With a team that so relies on his ability to clean up defensive zone messes, Lehtonen has to be practically brilliant in far too many games, meaning that even a slight hiccup can easily lead to a large number of goals against. And they clearly struggle in front of a variety of backup goalies when he goes down with an injury.
That does say as much about the team as it does Lehtonen -- the Stars still need elite-caliber netminding just to remain competitive, at least many nights.
The last sentence remains true this year. The issue is the Stars aren't getting that caliber goaltending, at least consistently. Lehtonen looked unbeatable in his shutout win over the Los Angeles Kings, and he made the save that mattered even when giving up a goal he probably wants back against the Arizona Coyotes.
But there have been far too many soft goals and mediocre games from Lehtonen to go along with the too many mistakes from the players in front of him.
So the ugly raw numbers, first for the backup goalie who is no longer with us. Anders Lindback has by far the worst numbers of his career, albeit in a very small sample size. In five starts, all losses, he has a save percentage of .861 and a goals against average of 4.63. Even as he struggled at times in Tampa, his numbers in two years with the Lightning were a .897 save percentage with a 2.90 goals against.
He was on pace to face slightly more shots than he was in his first year in Tampa (about 30 more overall, or just more than one more per game), but that doesn't account for the big bump in either statistic.
Essentially, Lindback deserved his demotion because he was struggling mightily on his own accord regardless of how the team was playing in front of him.
The story is the same with Lehtonen and probably more concerning given just how much the Stars relied on him last season.
Lehtonen has a 9-6-5 record in 21 games with a 0.903 save percentage and 3.13 goals against average, both career worsts. And that's saying something because he played behind some really terrible Thrashers teams.
In fact, the 32 shots per game Lehtonen is facing at the moment is not the most of his career. That is a 32.5 shots per game average with the 2008-09 Thrashers, when Lehtonen went 19-22-3 in 46 games but had a 0.911 save percentage and 3.06 goals against.
Are the shots Lehtonen's facing of significantly higher quality than he has in previous seasons? That's a very difficult metric to quantify with the easily available data. And to some extent, it may be irrelevant - after all, the central dogma of the most commonly used possession statistics is that a shot attempt is a shot attempt, no matter where it's taken from. Still it could be a factor.
I'm a little hesitant to point to that though because several of those Thrasher teams were terrible. Both the 2007-08 and 2008-09 versions had exactly 76 points in 82 games and were not looked on kindly around the league. Offenses at the time were even more high-flying than they are now right after the lockout and the subsequent harsh enforcement of obstruction rules.

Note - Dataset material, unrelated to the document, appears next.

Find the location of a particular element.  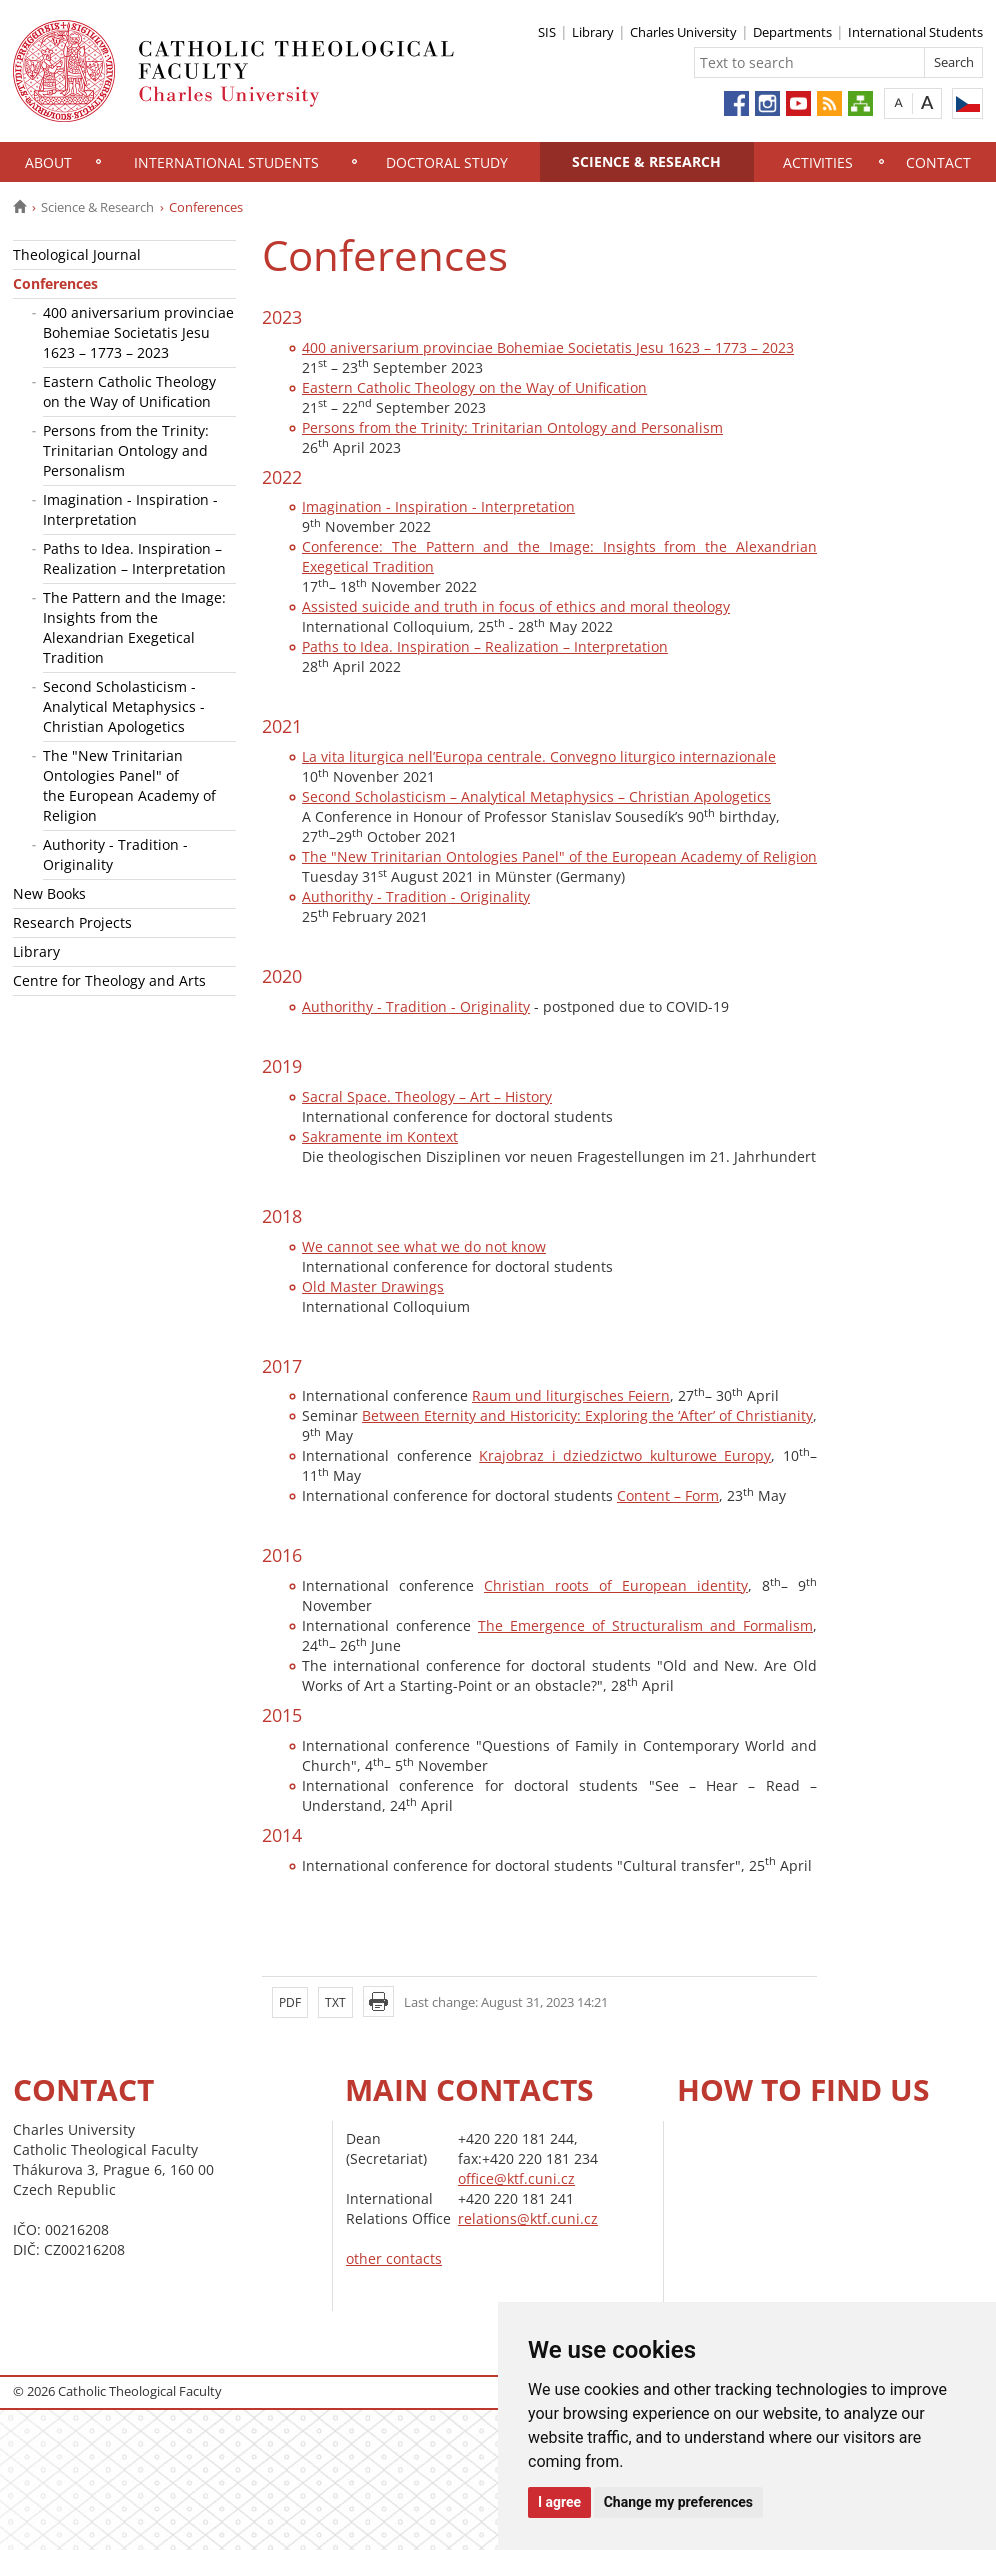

If there are teams you can assume gave up tons of quality chances, bad teams right after the lockouts are certainly among them.
So if it's not the difference in the defense in front of him (and again, being compared to the late 2000s Thrashers is hardly a compliment to the current defense), some of the problem has to be with Lehtonen himself. This is evident in the general eye test as well, because while there are certainly some games that Lehtonen has been the key difference maker, there haven't been nearly as many of them this season.
There are plenty of other players who are underperforming relative to their own expectations. The difference is it's virtually impossible for a skater to win a game via his own efforts (as demonstrated by the Stars losing when Tyler Seguin scored a hat trick) while it's at least a semi-regular occurrence for an individual effort from a goalie to will his team to a win.
Lehtonen is certainly not the entirety of the problem. But he's not been the solution he has been in the past either.